Last year the mansion’s decorations reflected a theme of honoring frontline workers in the COVID-19 pandemic.
“This year, we were trying to move forward and into more of a feeling of hope and rejuvenation,” said Ann Phillips Beard, a Madison artist and resident who is also Elee Reeves’ chief of staff.
In thinking of things children love that make Christmas magical to children, the staff came up with an idea.
“Trains are definitely one of the top reasons children love Christmas and are just intrigued with how the trains will run around the tree,” Beard said. “That was one of the things that we really wanted to be our focal point was to have as many choo-choo trains as we could get our hands on here in the mansion.”
So this year, each of the mansion’s six Christmas trees has a toy train circling its base. However, only one of those six Christmas trees is a live tree, and it has a special train underneath it with cars that have Mississippi scenes hand-painted on them by Beard.

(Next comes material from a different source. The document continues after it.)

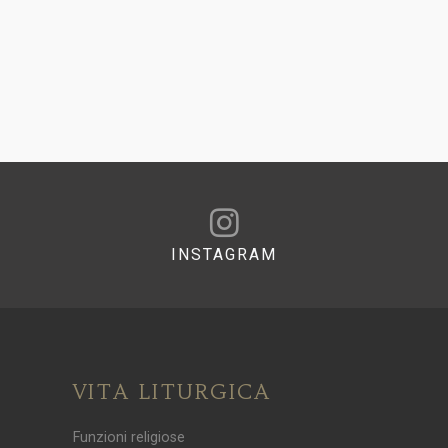
INSTAGRAM
VITA LITURGICA
Funzioni religiose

“One of my favorite decorations is the train that was hand-painted by my incredibly talented Chief of Staff, Ann Beard,” Reeves said. “She did a phenomenal job bringing different Mississippi scenes to life on each of the boxcars. It has been so fun to see the children’s eyes light up as they watched the train circle the tree.”

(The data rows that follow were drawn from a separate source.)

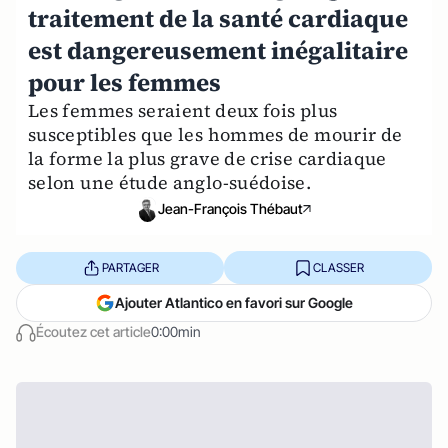
traitement de la santé cardiaque
est dangereusement inégalitaire
pour les femmes
Les femmes seraient deux fois plus
susceptibles que les hommes de mourir de
la forme la plus grave de crise cardiaque
selon une étude anglo-suédoise.
Jean-François Thébaut
PARTAGER
CLASSER
Ajouter Atlantico en favori sur Google
Écoutez cet article
0:00min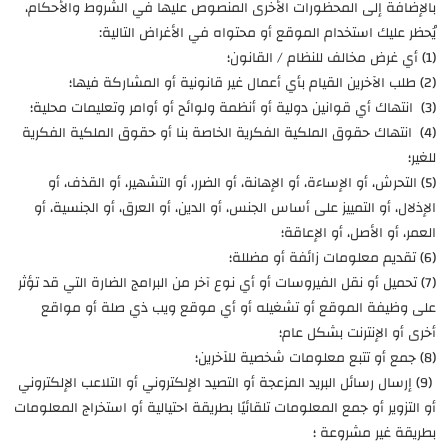
بالإضافة إلى المحظورات الأخرى المنصوص عليها في الشروط والأحكام،
يُحظر عليك استخدام الموقع أو محتواه في الأغراض التالية:
(1) أي غرض مخالف للنظام / القانون؛
(2) طلب الآخرين القيام بأي أعمال غير قانونية أو المشاركة فيها؛
(3) انتهاك أي قوانين دولية أو أنظمة ولوائح أو أوامر وتعليمات محلية؛
(4) انتهاك حقوق الملكية الفكرية الخاصة بنا أو حقوق الملكية الفكرية
للغير؛
(5) التحرش، أو الإساءة، أو الإهانة، أو الضرر، أو التشهير، أو القذف، أو
الإذلال، أو التمييز على أساس الجنس، أو الدين، أو العرق، أو الجنسية، أو
العمر، أو الأصل، أو الإعاقة؛
(6) تقديم معلومات زائفة أو مضللة؛
(7) تحميل أو نقل الفيروسات أو أي نوع آخر من البرامج الضارة التي قد تؤثر
على وظيفة الموقع أو تشغيله أو أي موقع ويب ذي صلة أو مواقع
أخرى أو الإنترنت بشكل عام؛
(8) جمع أو تتبع معلومات شخصية للآخرين؛
(9) إرسال رسائل البريد المزعجة أو التصيد الإلكتروني أو التلاعب الإلكتروني
أو التزوير أو جمع المعلومات تلقائيًا بطريقة احتيالية أو استخراج المعلومات
بطريقة غير مشروعة ؛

The red locomotive pulling the Mississippi train bears a painting of a Christmas wreath proclaiming Mississippi’s 65th Governor and First Lady Tate and Elee Reeves and the state seal on top.
“We ordered five different boxcars that I painted scenes from throughout the state of Mississippi on so that it was representatives of all of the regions in Mississippi and the people of Mississippi,” Beard said. “There’s one that is related to the Delta. It has got cotton fields and a John Deere tractor. Then there’s one that has the Pine Belt and shows little deer in the pines, and then farmlands.
“So, each car is painted on both sides. One has the mansion on one side and the state capitol on the other. And then one car has a Natchez steamboat, and then on the other side of that one, it has the Mississippi River Bridge, at Vicksburg. Then the last car has scenes from the Coast on it.”
Beard said she spent approximately 16 hours painting the train cars using acrylic paint that she also uses to paint pictures mostly on commission for friends. Over the years, Beard said, she has painted murals and furniture. She occasionally sells pieces at Persnickety in Madison.
Beard said she has always had a talent for art. She enjoyed taking art lessons in high school before going to college at the University of Mississippi, where she earned a degree in psychology with a minor in art and music. Beard later worked as an artist and faux finisher for approximately 22 years before becoming the first lady’s chief of staff.
“It’s just a gift that I have really enjoyed doing special things like this through the years,” Beard said. “Whether it be for my children, my grandchildren, friends, customers, I get to have the honor of saying, I have a choo-choo train at the governor’s mansion that I painted.”
Beard, a Pascagoula native, has lived in Madison for 34 years with her husband, Clay Beard, a home builder. They have three children, Thierry Beard Ramsey, who teaches at Madison Station Elementary and is married to Chaz Ramsey; France Beard Johnson, a tax accountant in Charlotte, North Carolina, married to Deuce Johnson. Their son, Patton Beard, is a junior accounting major at Ole Miss.
“We are the glowing grandparents of two perfect little ones, Pryor Jane Ramsey and Mills Austin Ramsey,” Ann Beard said.
Elee Reeves said children were invited to participate in this year’s mansion decorations theme and many students from throughout the state, including from Madison County and Madison County Schools participated.
“We received over 1,500 unique decorations,” Reeves said. “You can tell the children worked really hard on them.”